Exporting MOSES Models Into the Atomspace
Contents
Theory
Often we need to pipe MOSES models into the AtomSpace to allow PLN to infer new knowledge.
Also a basic video tutorial on using MOSES with Nil Geisweiller is here
Thoughts on the Future of MOSES and the Atompsace
Currently, OpenCog’s MOSES “probabilistic evolutionary learning” component is implemented separately from the Atomspace (OpenCog’s core knowledge store), although one can export programs learned via MOSES into the Atomspace. This is acceptable but is an imperfect design that persists for historical reasons. OpenCog is considering Reimplementing MOSES in the Atomspace Atop the Pattern Miner - in which case one could use the Pattern Miner infrastructure, with only fairly modest modification, to implement a variety of MOSES that operates in the Atomspace.
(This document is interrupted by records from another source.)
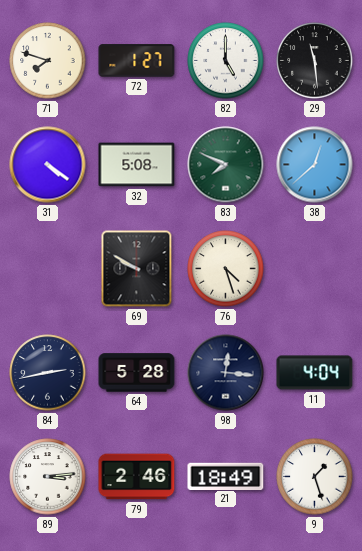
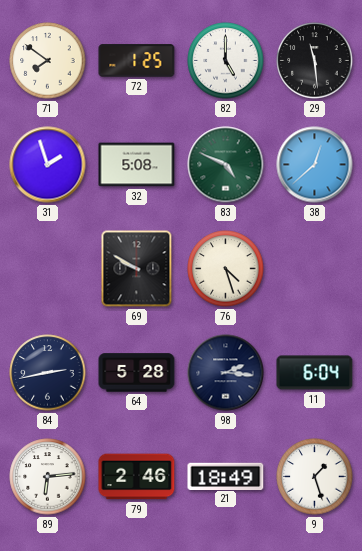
71: 7:48 -> 7:51
72: 1:27 -> 1:25
31: 4:21 -> 1:57
83: 7:49 -> 4:49
98: 12:16 -> 2:16
11: 4:04 -> 6:04
89: 3:14 -> 6:14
This would have various advantages, including enabling the hybridization of pattern mining and MOSES in various ways.
Practice
The Basic Mapping section is as the name suggests - a basic hands on to get MOSES models into the Atomspace (including the files used). Following this is a more detailed tutorial called 'Mapping MOSES models into the AtomSpace (Detailed)'.
Basic Mapping
There are several scripts to help export MOSES models into the Atomspace, though they may not all be required.Firstly one needs to have existing MOSES models to import into the atomspace. Here is a hands on tutorial on create models in MOSES
Files
All these files can be found in this git repo
export_models_and_fitness.sh
Used to convert models and their scores into a scheme readily dumpable into the AtomSpace
export_models_and_fitness.sh (code) |
---|
#!/bin/bash
# Overview
# --------
# Little script to export in scheme format (readily dumpable into the
# AtomSpace) the models and their scores, given to a CSV, following
# Mike's format, 3 columns, the combo program, its recall (aka
# sensitivity) and its precision (aka positive predictive value).
#
# Usage
# -----
# Run it without argument to print the usage.
#
# Description
# -----------
# The model will be labeled FILENAME:moses_model_INDEX
#
# where FILENAME is the basename of the filename provided in argument,
# and INDEX is the row index of the model (starting by 0)
#
# The exported hypergraphs are
#
# 1. The model itself associated with its label (MODEL_PREDICATE_NAME)
#
# EquivalenceLink <1, 1>
# PredicateNode MODEL_PREDICATE_NAME
# MODEL
#
# 2. The label associated with its accuracy
#
# EvaluationLink <accuracy>
# PredicateNode "accuracy"
# ListLink
# PredicateNode PREDICATE_MODEL_NAME
# PredicateNode TARGET_FEATURE_NAME
#
# 3. The label associated with its balanced accuracy [REMOVED]
#
# EvaluationLink <balanced_accuracy>
# PredicateNode "balancedAccuracy"
# ListLink
# PredicateNode PREDICATE_MODEL_NAME
# PredicateNode TARGET_FEATURE_NAME
#
# 4. The label associated with its precision [REMOVED]
#
# ImplicationLink <precision>
# PredicateNode MODEL_PREDICATE_NAME
# PredicateNode TARGET_FEATURE_NAME
#
# 5. The label associated with its recall
#
# ImplicationLink <recall>
# PredicateNode TARGET_FEATURE_NAME
# PredicateNode MODEL_PREDICATE_NAME
set -u # raise error on unknown variable read
# set -x # debug trace
####################
# Source common.sh #
####################
PRG_PATH="$(readlink -f "$0")"
PRG_DIR="$(dirname "$PRG_PATH")"
. "$PRG_DIR/common.sh"
####################
# Program argument #
####################
if [[ $# == 0 || $# -gt 3 ]]; then
echo "Usage: $0 MODEL_CSV_FILE [-o OUTPUT_FILE]"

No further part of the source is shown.